§ Problem to work on: Please copy the records exactly as they appear, with all pictures left out.

_ _ _

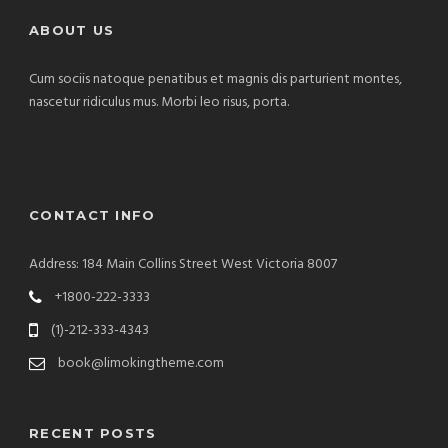
ABOUT US
Cum sociis natoque penatibus et magnis dis parturient montes,
nascetur ridiculus mus. Morbi leo risus, porta.
CONTACT INFO
Address: 184 Main Collins Street West Victoria 8007
+1800-222-3333
(1)-212-333-4343
book@limokingtheme.com
RECENT POSTS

_ _ _

§ Task output:
ABOUT US
Cum sociis natoque penatibus et magnis dis parturient montes,
nascetur ridiculus mus. Morbi leo risus, porta.
CONTACT INFO
Address: 184 Main Collins Street West Victoria 8007
+1800-222-3333
(1)-212-333-4343
book@limokingtheme.com
RECENT POSTS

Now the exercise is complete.